No entanto, ao analisar o caso, a Justiça considerou que as manifestações ocorreram no contexto do exercício do mandato e tratam de temas de interesse público, como contrapartidas urbanísticas e impactos na cidade.
Segundo a decisão, não é possível afastar, de forma imediata, a imunidade parlamentar, já que as falas estão ligadas à função fiscalizatória do cargo. Além disso, o juízo apontou que não ficou demonstrado risco de dano irreversível que justificasse a retirada urgente do conteúdo, motivo pelo qual o pedido de tutela de urgência foi indeferido.
Vereador fala em tentativa de censura
Ao comentar a decisão, Achutti afirmou ao Página 3 que a liminar representava uma tentativa de censura e reforçou que continuará exercendo seu papel de fiscalização.
“Pediram liminar para me censurar e foi negada. A Justiça impediu a censura. Estou sendo processado porque quero fiscalizar, e como vereador tenho esse direito. Meu papel é esse”, declarou.

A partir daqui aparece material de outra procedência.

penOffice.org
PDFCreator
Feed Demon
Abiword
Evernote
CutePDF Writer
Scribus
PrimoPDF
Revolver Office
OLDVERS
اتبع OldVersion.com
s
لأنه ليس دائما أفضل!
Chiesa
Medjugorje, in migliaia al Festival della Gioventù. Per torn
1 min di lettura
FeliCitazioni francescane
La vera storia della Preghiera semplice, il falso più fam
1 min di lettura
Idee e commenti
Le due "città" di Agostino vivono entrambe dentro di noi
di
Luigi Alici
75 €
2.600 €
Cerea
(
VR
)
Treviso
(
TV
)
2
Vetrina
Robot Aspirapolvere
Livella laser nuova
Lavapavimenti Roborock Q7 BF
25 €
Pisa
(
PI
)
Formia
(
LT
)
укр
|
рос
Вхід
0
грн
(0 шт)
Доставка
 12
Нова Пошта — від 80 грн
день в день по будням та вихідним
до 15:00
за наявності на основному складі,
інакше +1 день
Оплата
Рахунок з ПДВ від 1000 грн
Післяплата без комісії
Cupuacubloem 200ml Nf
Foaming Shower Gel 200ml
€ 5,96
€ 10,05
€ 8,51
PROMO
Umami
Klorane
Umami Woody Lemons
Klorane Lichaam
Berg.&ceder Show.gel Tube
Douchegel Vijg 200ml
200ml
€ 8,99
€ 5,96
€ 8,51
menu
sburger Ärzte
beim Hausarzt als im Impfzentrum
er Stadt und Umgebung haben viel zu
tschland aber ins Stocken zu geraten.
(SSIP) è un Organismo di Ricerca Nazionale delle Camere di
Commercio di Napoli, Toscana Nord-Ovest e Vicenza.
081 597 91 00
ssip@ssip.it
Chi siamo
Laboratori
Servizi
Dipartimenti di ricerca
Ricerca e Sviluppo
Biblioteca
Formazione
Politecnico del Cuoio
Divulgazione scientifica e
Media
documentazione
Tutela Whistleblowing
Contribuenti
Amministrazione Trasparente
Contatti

O parlamentar destacou que a discussão não é contra o empreendimento em si, mas sobre os impactos urbanos e o cumprimento de medidas compensatórias, especialmente na área de drenagem.
“Respeito o shopping, que gera mais de seis mil empregos. A discussão é sobre as obras que precisam ser feitas e que a própria comunidade cobra”, afirmou.
CPI na Câmara
Achutti também confirmou que a Comissão Parlamentar de Inquérito (CPI) para investigar o caso já reúne apoio suficiente entre os vereadores. Segundo ele, outros seis parlamentares assinaram o pedido (relembre aqui), e a comissão pode ser instalada a qualquer momento.
“Outros vereadores também assinaram. Aí me pergunto – eles também vão ser processados? O nosso intuito é fiscalizar”, apontou.
O foco da possível CPI é apurar o cumprimento de contrapartidas urbanísticas relacionadas ao empreendimento, tema que tem sido levantado por moradores, principalmente em relação a problemas de alagamento.
O vereador ainda criticou a judicialização do debate e afirmou que o caminho poderia ser o esclarecimento público.
“Ao invés de me processarem, poderiam ir à Câmara, tirar dúvidas e explicar os pontos que discordam. A fiscalização faz parte da democracia. Não quero prejudicar ninguém, mas também não vou deixar de cumprir meu papel. Imagina se todo deputado estadual, federal ou senador for processado e não poder mais fiscalizar, ficar à mercê de banca de advogados que protege empresários para não serem fiscalizados. O meu foco é somente discutir as medidas compensatórias”, completou.